In Alumni Spotlight by Donnie ButlerLeave a Comment

SALISBURY – Later than usual, but well prepared, Livingstone College began classes on Thursday. Chief Operating Officer Anthony Davis said if the college did not feel confident in its safety measures, it would not have invited students back to campus. The college has taken on a litany of prevention measures as part of its re-entry plan. Everyone on campus, faculty, students and staff, were tested for COVID-19. The campus was also sanitized with electrostatic sprayers ahead of students arriving. An antimicrobial finish was applied to surfaces, and there are hand sanitizing stations throughout the campus, along with enhanced cleaning protocols and a mask requirement. Davis is happy the college is able to have in-person classes at all and said the college saw some transfers from students who felt safer with the level of prevention measures at Livingstone.
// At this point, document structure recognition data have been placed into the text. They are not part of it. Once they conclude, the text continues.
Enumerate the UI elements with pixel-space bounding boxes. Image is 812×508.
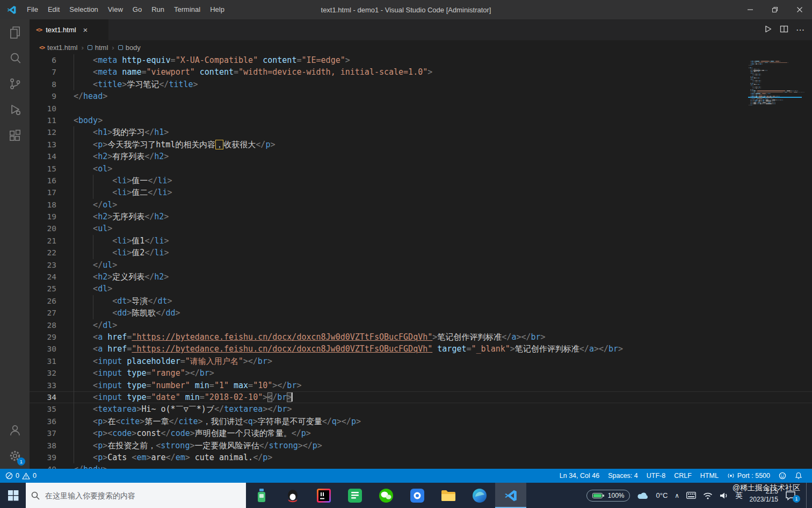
tab-text1-html[interactable]: <> text1.html × [30,19,109,40]
network-icon[interactable] [703,492,713,499]
settings-gear-icon[interactable]: 1 [0,443,30,469]
touch-keyboard-icon[interactable] [686,492,696,499]
taskbar-app-cleaner[interactable] [246,483,277,508]
extensions-icon[interactable] [0,123,30,148]
code-token: textarea [98,404,136,414]
code-line-26[interactable]: 26<dt>导演</dt> [30,295,812,307]
code-line-21[interactable]: 21<li>值1</li> [30,235,812,247]
code-line-35[interactable]: 35<textarea>Hi~ o(*￣▽￣*)ブ</textarea></br… [30,403,812,415]
code-line-15[interactable]: 15<ol> [30,163,812,175]
code-line-24[interactable]: 24<h2>定义列表</h2> [30,271,812,283]
taskbar-search[interactable] [26,483,246,508]
feedback-icon[interactable] [774,472,791,480]
code-editor[interactable]: 6<meta http-equiv="X-UA-Compatible" cont… [30,54,812,469]
show-desktop-button[interactable] [806,483,809,508]
close-tab-icon[interactable]: × [83,26,88,34]
taskbar-app-idea[interactable] [308,483,339,508]
taskbar-app-green-doc[interactable] [339,483,371,508]
code-line-23[interactable]: 23</ul> [30,259,812,271]
minimap[interactable] [748,54,804,106]
chevron-up-icon[interactable]: ∧ [675,492,679,499]
status-encoding[interactable]: UTF-8 [642,472,670,480]
code-line-27[interactable]: 27<dd>陈凯歌</dd> [30,307,812,319]
code-token: "range" [151,368,185,378]
code-line-34[interactable]: 34<input type="date" min="2018-02-10"></… [30,391,812,403]
code-line-19[interactable]: 19<h2>无序列表</h2> [30,211,812,223]
code-line-33[interactable]: 33<input type="number" min="1" max="10">… [30,380,812,391]
code-line-30[interactable]: 30<a href="https://bytedance.feishu.cn/d… [30,343,812,355]
code-line-39[interactable]: 39<p>Cats <em>are</em> cute animal.</p> [30,452,812,463]
problems-indicator[interactable]: 0 0 [5,472,37,480]
close-button[interactable] [787,0,812,19]
start-button[interactable] [0,483,26,508]
code-line-13[interactable]: 13<p>今天我学习了html的相关内容，收获很大</p> [30,139,812,151]
code-area[interactable]: 6<meta http-equiv="X-UA-Compatible" cont… [30,54,812,469]
taskbar-app-explorer[interactable] [433,483,464,508]
code-line-14[interactable]: 14<h2>有序列表</h2> [30,151,812,162]
code-line-9[interactable]: 9</head> [30,90,812,102]
menu-help[interactable]: Help [205,0,229,19]
code-line-12[interactable]: 12<h1>我的学习</h1> [30,126,812,138]
menu-selection[interactable]: Selection [64,0,103,19]
taskbar-app-vscode[interactable] [495,483,526,508]
breadcrumb-item-html[interactable]: html [88,44,108,52]
notifications-bell-icon[interactable] [791,472,807,480]
source-control-icon[interactable] [0,71,30,97]
minimize-button[interactable] [738,0,763,19]
taskbar-app-wechat[interactable] [371,483,402,508]
menu-run[interactable]: Run [147,0,169,19]
run-button[interactable] [764,25,772,35]
code-line-32[interactable]: 32<input type="range"></br> [30,367,812,379]
code-token: http-equiv [122,55,170,65]
status-cursor-position[interactable]: Ln 34, Col 46 [555,472,604,480]
code-line-22[interactable]: 22<li>值2</li> [30,247,812,259]
run-debug-icon[interactable] [0,97,30,123]
code-line-29[interactable]: 29<a href="https://bytedance.feishu.cn/d… [30,331,812,343]
taskbar-app-qq[interactable] [277,483,308,508]
code-line-36[interactable]: 36<p>在<cite>第一章</cite>，我们讲过<q>字符串是不可变量</… [30,416,812,427]
volume-icon[interactable] [720,492,728,499]
code-line-18[interactable]: 18</ol> [30,199,812,211]
taskbar-search-input[interactable] [44,491,241,500]
temperature[interactable]: 0°C [656,491,668,499]
menu-file[interactable]: File [22,0,43,19]
code-token [432,344,437,354]
split-editor-icon[interactable] [780,25,788,35]
taskbar-app-edge[interactable] [464,483,495,508]
breadcrumb-item-body[interactable]: body [118,44,141,52]
taskbar-app-blue[interactable] [402,483,433,508]
menu-view[interactable]: View [103,0,128,19]
code-line-8[interactable]: 8<title>学习笔记</title> [30,78,812,90]
menu-terminal[interactable]: Terminal [169,0,205,19]
account-icon[interactable] [0,417,30,443]
menu-edit[interactable]: Edit [43,0,64,19]
code-line-31[interactable]: 31<input placeholder="请输入用户名"></br> [30,355,812,367]
weather-cloud-icon[interactable] [637,492,649,499]
code-line-6[interactable]: 6<meta http-equiv="X-UA-Compatible" cont… [30,54,812,66]
code-token: = [209,381,214,390]
status-eol[interactable]: CRLF [670,472,696,480]
code-line-11[interactable]: 11<body> [30,115,812,126]
code-line-37[interactable]: 37<p><code>const</code>声明创建一个只读的常量。</p> [30,427,812,439]
code-line-28[interactable]: 28</dl> [30,319,812,331]
line-number: 28 [30,319,56,331]
breadcrumb-item-text1-html[interactable]: <>text1.html [39,44,77,52]
status-language[interactable]: HTML [696,472,723,480]
code-line-25[interactable]: 25<dl> [30,283,812,295]
code-line-20[interactable]: 20<ul> [30,223,812,234]
code-line-7[interactable]: 7<meta name="viewport" content="width=de… [30,66,812,78]
live-server-port[interactable]: Port : 5500 [723,472,774,480]
code-line-17[interactable]: 17<li>值二</li> [30,187,812,198]
status-indentation[interactable]: Spaces: 4 [604,472,642,480]
code-line-16[interactable]: 16<li>值一</li> [30,175,812,187]
code-token: em [176,453,185,462]
code-line-10[interactable]: 10 [30,103,812,115]
battery-indicator[interactable]: 100% [586,490,630,502]
menu-go[interactable]: Go [128,0,147,19]
code-line-38[interactable]: 38<p>在投资之前，<strong>一定要做风险评估</strong></p> [30,440,812,452]
restore-button[interactable] [763,0,787,19]
more-actions-icon[interactable]: ⋯ [796,25,804,35]
search-icon[interactable] [0,45,30,71]
code-line-40[interactable]: 40</body> [30,463,812,469]
explorer-icon[interactable] [0,19,30,45]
Davis said it is especially important for the college to take on the additional protocols, which by and large exceed those of other nearby colleges and universities, because Livingstone is a historically Black college, and the African American community has been disproportionately impacted by COVID-19. Davis described the campus as a masked community. Students who live on campus and arrived over the past week were tested before they moved into their rooms. The college wants to identify anyone who could be an asymptomatic spreader so it can stop people from unknowingly infecting others. Putting it simply, Davis said the college wants to keep its students safe. Senior SGA President and criminal justice major …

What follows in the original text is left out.